===== DATA RECORDS =====

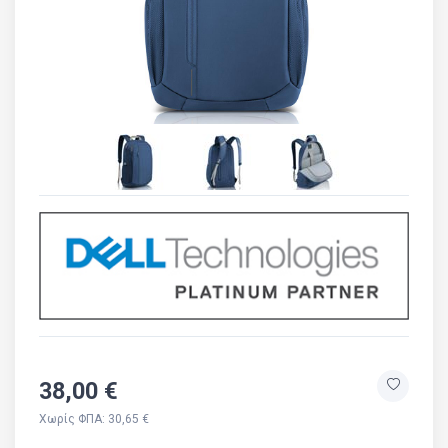
38,00 €
Χωρίς ΦΠΑ: 30,65 €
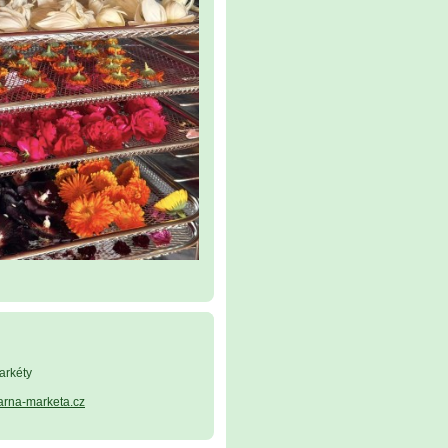
arkéty
arna-marketa.cz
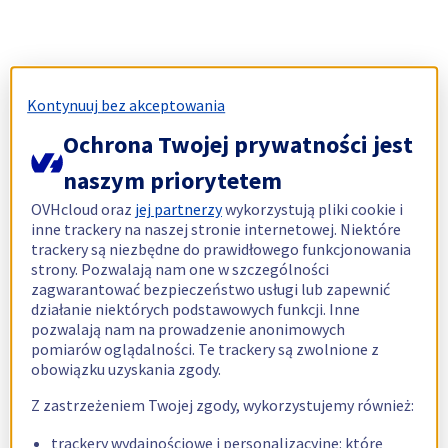
Kontynuuj bez akceptowania
Ochrona Twojej prywatności jest
naszym priorytetem
OVHcloud oraz
jej partnerzy
wykorzystują pliki cookie i
inne trackery na naszej stronie internetowej. Niektóre
trackery są niezbędne do prawidłowego funkcjonowania
strony. Pozwalają nam one w szczególności
zagwarantować bezpieczeństwo usługi lub zapewnić
działanie niektórych podstawowych funkcji. Inne
pozwalają nam na prowadzenie anonimowych
pomiarów oglądalności. Te trackery są zwolnione z
obowiązku uzyskania zgody.
Z zastrzeżeniem Twojej zgody, wykorzystujemy również:
trackery wydajnościowe i personalizacyjne: które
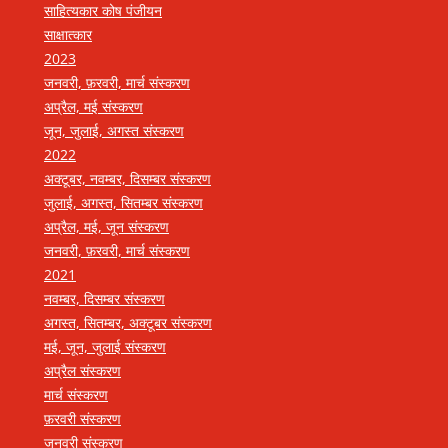
साहित्यकार कोष पंजीयन
साक्षात्कार
2023
जनवरी, फ़रवरी, मार्च संस्करण
अप्रैल, मई संस्करण
जून, जुलाई, अगस्त संस्करण
2022
अक्टूबर, नवम्बर, दिसम्बर संस्करण
जुलाई, अगस्त, सितम्बर संस्करण
अप्रैल, मई, जून संस्करण
जनवरी, फ़रवरी, मार्च संस्करण
2021
नवम्बर, दिसम्बर संस्करण
अगस्त, सितम्बर, अक्टूबर संस्करण
मई, जून, जुलाई संस्करण
अप्रैल संस्करण
मार्च संस्करण
फ़रवरी संस्करण
जनवरी संस्करण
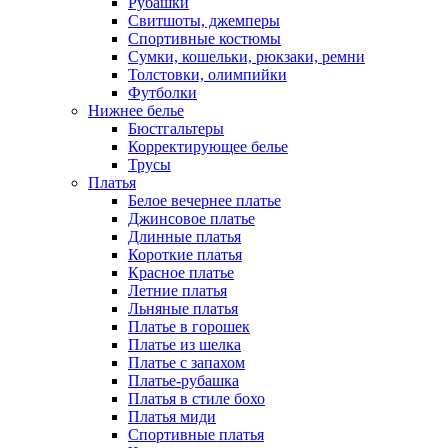
Рубашки
Свитшоты, джемперы
Спортивные костюмы
Сумки, кошельки, рюкзаки, ремни
Толстовки, олимпийки
Футболки
Нижнее белье
Бюстгальтеры
Корректирующее белье
Трусы
Платья
Белое вечернее платье
Джинсовое платье
Длинные платья
Короткие платья
Красное платье
Летние платья
Льняные платья
Платье в горошек
Платье из шелка
Платье с запахом
Платье-рубашка
Платья в стиле бохо
Платья миди
Спортивные платья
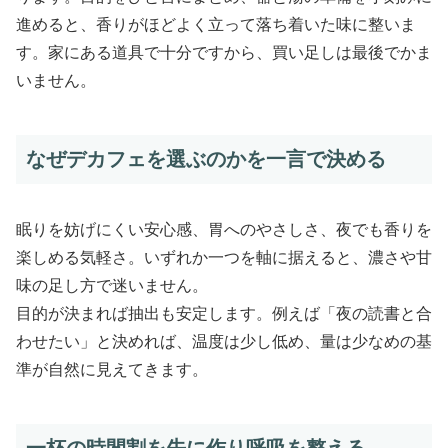
進めると、香りがほどよく立って落ち着いた味に整いま
す。家にある道具で十分ですから、買い足しは最後でかま
いません。
なぜデカフェを選ぶのかを一言で決める
眠りを妨げにくい安心感、胃へのやさしさ、夜でも香りを
楽しめる気軽さ。いずれか一つを軸に据えると、濃さや甘
味の足し方で迷いません。
目的が決まれば抽出も安定します。例えば「夜の読書と合
わせたい」と決めれば、温度は少し低め、量は少なめの基
準が自然に見えてきます。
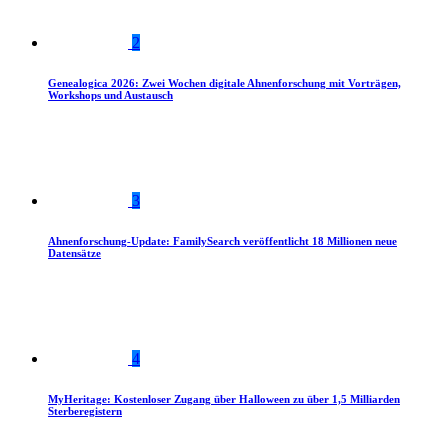
2
Genealogica 2026: Zwei Wochen digitale Ahnenforschung mit Vorträgen,
Workshops und Austausch
3
Ahnenforschung-Update: FamilySearch veröffentlicht 18 Millionen neue
Datensätze
4
MyHeritage: Kostenloser Zugang über Halloween zu über 1,5 Milliarden
Sterberegistern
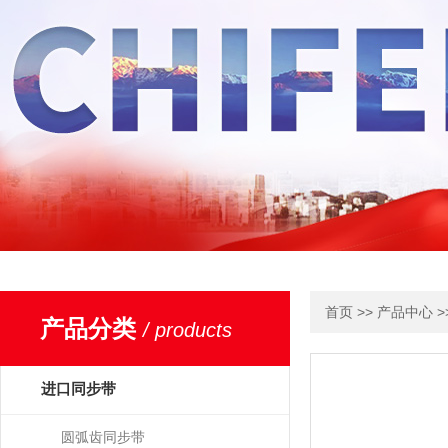
>>
>
首页
产品中心
产品分类
/ products
进口同步带
圆弧齿同步带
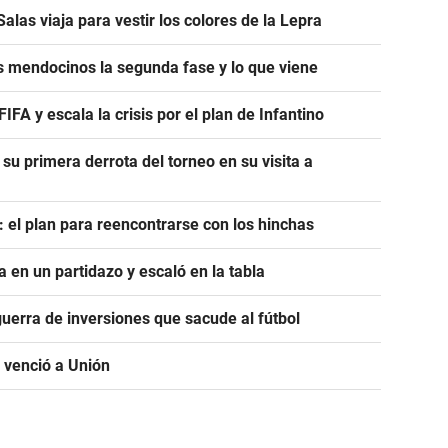
alas viaja para vestir los colores de la Lepra
s mendocinos la segunda fase y lo que viene
A y escala la crisis por el plan de Infantino
 su primera derrota del torneo en su visita a
: el plan para reencontrarse con los hinchas
a en un partidazo y escaló en la tabla
guerra de inversiones que sacude al fútbol
 venció a Unión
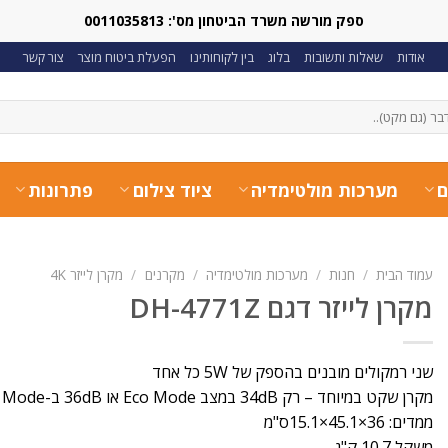
ספק מורשה משרד הביטחון מס': 0011035813
אודות
שאלות ותשובות
בלוג
בין לקוחותינו
הפעלת ביטוח מוצר
צור קשר
ם
מערכות מולטימדיה
ציוד צילום
פתרונות
עמוד הבית
/
חנות
/
מערכות מולטימדיה
/
מקרנים
/
מקרן לייזר 4K
מקרן לייזר דגם DH-4771Z
שני רמקולים מובנים בהספק של 5W כל אחד
מקרן שקט במיוחד – רק 34dB במצב Eco Mode או 36dB ב-Normal Mode
ממדים: 36×45.1×15.1ס"מ
משקל 10.7 ק"ג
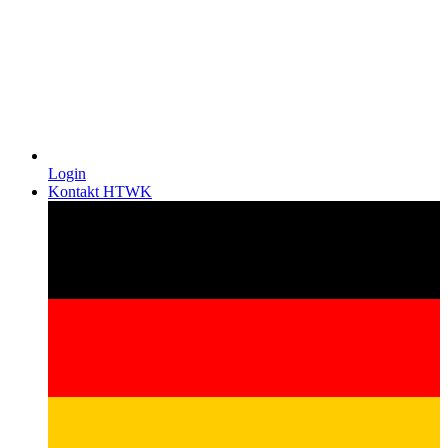
Login
Kontakt HTWK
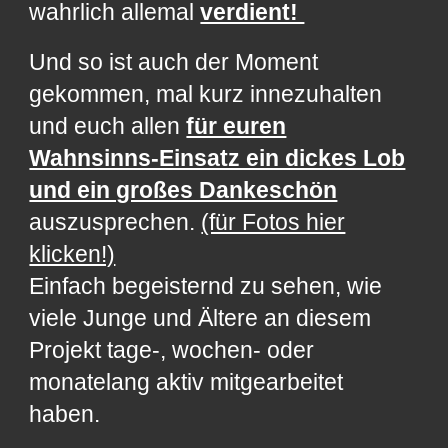
wahrlich allemal
verdient!
Und so ist auch der Moment
gekommen, mal kurz innezuhalten
und euch allen
für euren
Wahnsinns-Einsatz ein dickes Lob
und ein großes Dankeschön
auszusprechen.
(für Fotos hier
klicken!)
Einfach begeisternd zu sehen, wie
viele Junge und Ältere an diesem
Projekt tage-, wochen- oder
monatelang aktiv mitgearbeitet
haben.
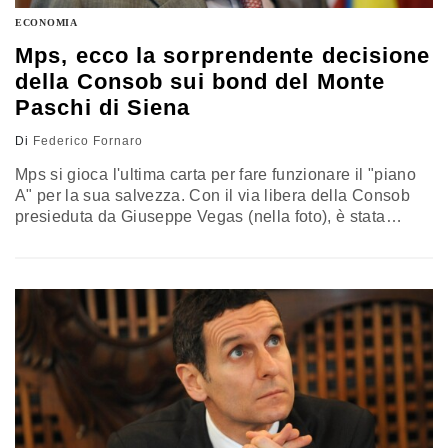
ECONOMIA
Mps, ecco la sorprendente decisione
della Consob sui bond del Monte
Paschi di Siena
Di
Federico Fornaro
Mps si gioca l'ultima carta per fare funzionare il "piano
A" per la sua salvezza. Con il via libera della Consob
presieduta da Giuseppe Vegas (nella foto), è stata
riaperta l'offerta di riacquisto delle obbligazioni
subordinate, con successivo obbligo di reinvestire il
ricavato in azioni di nuova emissione (ecco perché si
parla di conversione). I DETTAGLI DELL'OFFERTA Dal
16 dicembre fino…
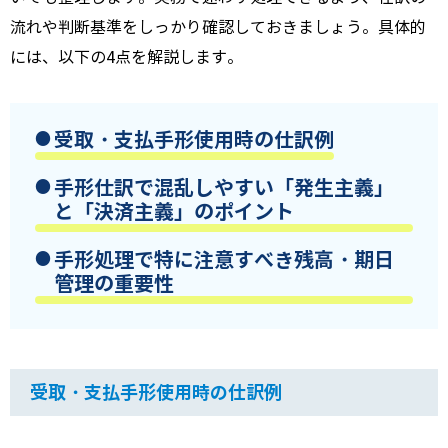
流れや判断基準をしっかり確認しておきましょう。具体的
には、以下の4点を解説します。
受取・支払手形使用時の仕訳例
手形仕訳で混乱しやすい「発生主義」
と「決済主義」のポイント
手形処理で特に注意すべき残高・期日
管理の重要性
受取・支払手形使用時の仕訳例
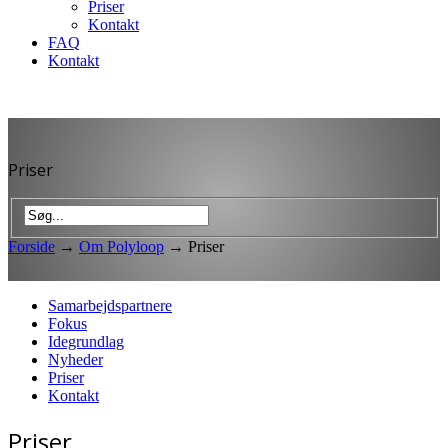
Priser
Kontakt
FAQ
Kontakt
Priser
Forside
→
Om Polyloop
→
Priser
Samarbejdspartnere
Fokus
Idegrundlag
Nyheder
Priser
Kontakt
Priser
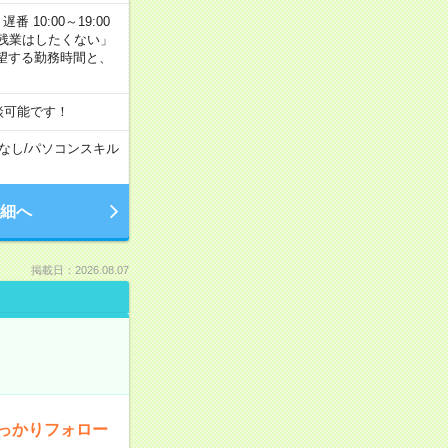
番 10:00～19:00
残業はしたくない」
望する勤務時間と、
談可能です！
なし
/
パソコンスキル
細へ
掲載日：2026.08.07
っかりフォロー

=====

[EXERCISE PROMPT]
Without the images, write out each line of the data verbatim.

[EXERCISE RESULT]
38,00 €
Χωρίς ΦΠΑ: 30,65 €
arkéty
arna-marketa.cz
Kontynuuj bez akceptowania
Ochrona Twojej prywatności jest
naszym priorytetem
OVHcloud oraz
jej partnerzy
wykorzystują pliki cookie i
inne trackery na naszej stronie internetowej. Niektóre
trackery są niezbędne do prawidłowego funkcjonowania
strony. Pozwalają nam one w szczególności
zagwarantować bezpieczeństwo usługi lub zapewnić
działanie niektórych podstawowych funkcji. Inne
pozwalają nam na prowadzenie anonimowych
pomiarów oglądalności. Te trackery są zwolnione z
obowiązku uzyskania zgody.
Z zastrzeżeniem Twojej zgody, wykorzystujemy również:
trackery wydajnościowe i personalizacyjne: które
साहित्यकार कोष पंजीयन
साक्षात्कार
2023
जनवरी, फ़रवरी, मार्च संस्करण
अप्रैल, मई संस्करण
जून, जुलाई, अगस्त संस्करण
2022
अक्टूबर, नवम्बर, दिसम्बर संस्करण
जुलाई, अगस्त, सितम्बर संस्करण
अप्रैल, मई, जून संस्करण
जनवरी, फ़रवरी, मार्च संस्करण
2021
नवम्बर, दिसम्बर संस्करण
अगस्त, सितम्बर, अक्टूबर संस्करण
मई, जून, जुलाई संस्करण
अप्रैल संस्करण
मार्च संस्करण
फ़रवरी संस्करण
जनवरी संस्करण
Рубашки
Свитшоты, джемперы
Спортивные костюмы
Сумки, кошельки, рюкзаки, ремни
Толстовки, олимпийки
Футболки
Нижнее белье
Бюстгальтеры
Корректирующее белье
Трусы
Платья
Белое вечернее платье
Джинсовое платье
Длинные платья
Короткие платья
Красное платье
Летние платья
Льняные платья
Платье в горошек
Платье из шелка
Платье с запахом
Платье-рубашка
Платья в стиле бохо
Платья миди
Спортивные платья
進めると、香りがほどよく立って落ち着いた味に整いま
す。家にある道具で十分ですから、買い足しは最後でかま
いません。
なぜデカフェを選ぶのかを一言で決める
眠りを妨げにくい安心感、胃へのやさしさ、夜でも香りを
楽しめる気軽さ。いずれか一つを軸に据えると、濃さや甘
味の足し方で迷いません。
目的が決まれば抽出も安定します。例えば「夜の読書と合
わせたい」と決めれば、温度は少し低め、量は少なめの基
準が自然に見えてきます。
2
Genealogica 2026: Zwei Wochen digitale Ahnenforschung mit Vorträgen,
Workshops und Austausch
3
Ahnenforschung-Update: FamilySearch veröffentlicht 18 Millionen neue
Datensätze
4
MyHeritage: Kostenloser Zugang über Halloween zu über 1,5 Milliarden
Sterberegistern
>>
>
首页
产品中心
产品分类
/ products
进口同步带
圆弧齿同步带
alas viaja para vestir los colores de la Lepra
s mendocinos la segunda fase y lo que viene
A y escala la crisis por el plan de Infantino
 su primera derrota del torneo en su visita a
: el plan para reencontrarse con los hinchas
a en un partidazo y escaló en la tabla
guerra de inversiones que sacude al fútbol
 venció a Unión
ספק מורשה משרד הביטחון מס': 0011035813
אודות
שאלות ותשובות
בלוג
בין לקוחותינו
הפעלת ביטוח מוצר
צור קשר
ם
מערכות מולטימדיה
ציוד צילום
פתרונות
עמוד הבית
/
חנות
/
מערכות מולטימדיה
/
מקרנים
/
מקרן לייזר 4K
מקרן לייזר דגם DH-4771Z
שני רמקולים מובנים בהספק של 5W כל אחד
מקרן שקט במיוחד – רק 34dB במצב Eco Mode או 36dB ב-Normal Mode
ממדים: 36×45.1×15.1ס"מ
משקל 10.7 ק"ג
Login
Kontakt HTWK
wahrlich allemal
verdient!
Und so ist auch der Moment
gekommen, mal kurz innezuhalten
und euch allen
für euren
Wahnsinns-Einsatz ein dickes Lob
und ein großes Dankeschön
auszusprechen.
(für Fotos hier
klicken!)
Einfach begeisternd zu sehen, wie
viele Junge und Ältere an diesem
Projekt tage-, wochen- oder
monatelang aktiv mitgearbeitet
haben.
ECONOMIA
Mps, ecco la sorprendente decisione
della Consob sui bond del Monte
Paschi di Siena
Di
Federico Fornaro
Mps si gioca l'ultima carta per fare funzionare il "piano
A" per la sua salvezza. Con il via libera della Consob
presieduta da Giuseppe Vegas (nella foto), è stata
riaperta l'offerta di riacquisto delle obbligazioni
subordinate, con successivo obbligo di reinvestire il
ricavato in azioni di nuova emissione (ecco perché si
parla di conversione). I DETTAGLI DELL'OFFERTA Dal
16 dicembre fino…
流れや判断基準をしっかり確認しておきましょう。具体的
には、以下の4点を解説します。
受取・支払手形使用時の仕訳例
手形仕訳で混乱しやすい「発生主義」
と「決済主義」のポイント
手形処理で特に注意すべき残高・期日
管理の重要性
受取・支払手形使用時の仕訳例
Priser
Kontakt
FAQ
Kontakt
Priser
Forside
→
Om Polyloop
→
Priser
Samarbejdspartnere
Fokus
Idegrundlag
Nyheder
Priser
Kontakt
Priser
番 10:00～19:00
残業はしたくない」
望する勤務時間と、
談可能です！
なし
/
パソコンスキル
細へ
掲載日：2026.08.07
っかりフォロー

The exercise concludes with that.